Trump : le nouveau Président américain est l’événement qui a le plus changé la scène mondiale en 2017, et ce n’est pas fini. Le renversement vient du fait que ces Etats-Unis, qui « redeviendraient grands », procèdent désormais par l’intérieur, en voulant réduire leurs différents déficits. C’est le déficit commercial d’abord qu’ils veulent résorber, en revoyant les accords commerciaux jugés trop défavorables (avec le Mexique et le Canada notamment) ou en demandant des rééquilibrages (avec la Chine d’abord, mais aussi avec le Japon et l’Allemagne, plus les autres). C’est ensuite au « déficit financier » qu’ils veulent s’attaquer. Les Etats-Unis n’entendent plus contribuer autant aux dépenses de l’Otan, de l’Onu, de la sécurité des mers et des airs. Ils veulent être sûrs que des dépenses inconsidérées n’ont pas lieu, dépenses qu’ils règlent. Surtout ils veulent en avoir aussi, selon eux, une juste contrepartie. Ils demandent ainsi que l’Allemagne ou le Japon « payent » plus pour leur propre protection. Il est bien possible aussi que leurs contributions à l’Onu se réduisent, suite à leur isolement après leur reconnaissance de Jérusalem comme capitale d’Israël.  Enfin et surtout, les Etats-Unis sont la première économie du monde parce que technologiquement la plus avancée. Mais s’ils se coupent de la lutte contre le réchauffement climatique, de la réception des meilleurs cerveaux dans leurs centres de recherche, voire développent des comportements antiscientifiques (créationnisme par exemple), leur éminence peut se réduire, sachant qu’en même temps leur déficit budgétaire va se creuser. L’hégémonie américaine est donc en question, la stratégie de son instigateur actuel ne semblant ni homogène, ni claire. L’énigme américaine se nomme : Trump.
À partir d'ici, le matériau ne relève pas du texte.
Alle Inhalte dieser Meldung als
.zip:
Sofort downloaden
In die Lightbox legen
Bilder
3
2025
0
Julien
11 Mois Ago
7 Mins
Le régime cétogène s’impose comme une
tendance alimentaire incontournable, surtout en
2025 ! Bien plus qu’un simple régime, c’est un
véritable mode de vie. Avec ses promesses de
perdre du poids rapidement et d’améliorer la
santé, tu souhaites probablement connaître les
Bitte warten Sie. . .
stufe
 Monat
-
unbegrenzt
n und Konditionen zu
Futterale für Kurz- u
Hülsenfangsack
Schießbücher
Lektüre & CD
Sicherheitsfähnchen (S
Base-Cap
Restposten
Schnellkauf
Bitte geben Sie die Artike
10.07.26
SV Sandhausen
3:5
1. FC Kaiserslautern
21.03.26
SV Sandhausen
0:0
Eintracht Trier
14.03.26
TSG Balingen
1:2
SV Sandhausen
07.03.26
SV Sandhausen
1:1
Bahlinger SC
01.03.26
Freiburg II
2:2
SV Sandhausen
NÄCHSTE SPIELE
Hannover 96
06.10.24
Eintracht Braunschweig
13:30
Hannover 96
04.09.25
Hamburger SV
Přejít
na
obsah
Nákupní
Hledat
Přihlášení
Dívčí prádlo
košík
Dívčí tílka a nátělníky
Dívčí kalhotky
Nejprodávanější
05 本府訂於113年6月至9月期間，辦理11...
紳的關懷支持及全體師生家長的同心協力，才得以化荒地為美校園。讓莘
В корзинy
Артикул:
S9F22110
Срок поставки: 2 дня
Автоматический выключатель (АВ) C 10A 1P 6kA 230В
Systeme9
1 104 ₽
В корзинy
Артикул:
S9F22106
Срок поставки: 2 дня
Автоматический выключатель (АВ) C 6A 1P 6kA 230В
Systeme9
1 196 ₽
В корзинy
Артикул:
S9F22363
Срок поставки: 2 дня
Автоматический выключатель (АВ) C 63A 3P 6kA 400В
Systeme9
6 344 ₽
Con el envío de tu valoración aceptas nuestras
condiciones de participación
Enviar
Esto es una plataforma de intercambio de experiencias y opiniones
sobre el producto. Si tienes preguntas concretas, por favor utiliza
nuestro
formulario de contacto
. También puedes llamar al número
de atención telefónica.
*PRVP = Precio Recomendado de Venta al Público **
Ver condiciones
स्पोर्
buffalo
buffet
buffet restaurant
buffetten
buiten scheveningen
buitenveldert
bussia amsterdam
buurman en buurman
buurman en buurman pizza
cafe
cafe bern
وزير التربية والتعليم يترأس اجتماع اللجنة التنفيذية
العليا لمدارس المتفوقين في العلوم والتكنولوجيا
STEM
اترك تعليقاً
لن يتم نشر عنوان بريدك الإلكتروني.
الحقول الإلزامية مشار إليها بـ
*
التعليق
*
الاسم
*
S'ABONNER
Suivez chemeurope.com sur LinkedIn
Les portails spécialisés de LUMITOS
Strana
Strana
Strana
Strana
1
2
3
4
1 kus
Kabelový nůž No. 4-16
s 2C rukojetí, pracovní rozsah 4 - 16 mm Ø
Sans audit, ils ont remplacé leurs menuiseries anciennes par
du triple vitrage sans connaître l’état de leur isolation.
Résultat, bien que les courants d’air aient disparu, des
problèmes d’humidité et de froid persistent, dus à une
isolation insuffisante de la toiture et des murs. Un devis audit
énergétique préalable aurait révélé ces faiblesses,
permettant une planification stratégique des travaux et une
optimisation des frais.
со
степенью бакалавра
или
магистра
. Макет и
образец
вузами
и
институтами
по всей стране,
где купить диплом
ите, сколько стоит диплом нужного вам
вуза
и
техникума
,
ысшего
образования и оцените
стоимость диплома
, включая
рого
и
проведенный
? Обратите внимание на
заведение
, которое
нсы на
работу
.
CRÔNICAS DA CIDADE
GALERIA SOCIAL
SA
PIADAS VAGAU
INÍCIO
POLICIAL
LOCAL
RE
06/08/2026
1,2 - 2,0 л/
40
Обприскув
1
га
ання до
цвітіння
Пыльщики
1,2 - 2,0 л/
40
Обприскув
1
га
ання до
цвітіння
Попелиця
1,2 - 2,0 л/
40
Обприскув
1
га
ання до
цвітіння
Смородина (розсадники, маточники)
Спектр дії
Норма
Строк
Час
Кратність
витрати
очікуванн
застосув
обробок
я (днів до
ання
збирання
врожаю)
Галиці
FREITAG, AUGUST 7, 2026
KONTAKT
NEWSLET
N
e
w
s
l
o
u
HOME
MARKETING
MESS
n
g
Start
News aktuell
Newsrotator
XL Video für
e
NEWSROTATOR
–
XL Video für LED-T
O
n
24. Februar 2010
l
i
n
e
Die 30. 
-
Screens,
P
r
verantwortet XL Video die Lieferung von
Chine : elle ne peut plus se cacher, au vu de sa taille et de ses succès, surtout elle ne le veut plus. Face à l’inquiétude qui naît de la politique américaine, elle avance ses pions et accélère sa stratégie de long terme, sous la logique des « Routes de la soie » (ou de la Broad Road Initiative). Il s’agit de relier par fer et par mer l’Asie à l’Europe, la Chine en profitant aussi pour sécuriser des ressources agricoles et minières en Afrique et en Amérique latine. Son Président, Xi Jin Ping, vient d’être réélu pour cinq ans et ne risque pas grand-chose, s’étant entouré de fidèles. Son programme sur les routes de la soie s’étend même jusqu’en 2049 ! L’énigme Chine est donc plutôt sa capacité à réussir son programme mondial et surtout à le financer, sachant que les questions montent sur l’importance de la dette chinoise, notamment celle des entreprises publiques, et donc sur leur qualité. Car s’il y a énigme, c’est qu’il n’y a pas transparence !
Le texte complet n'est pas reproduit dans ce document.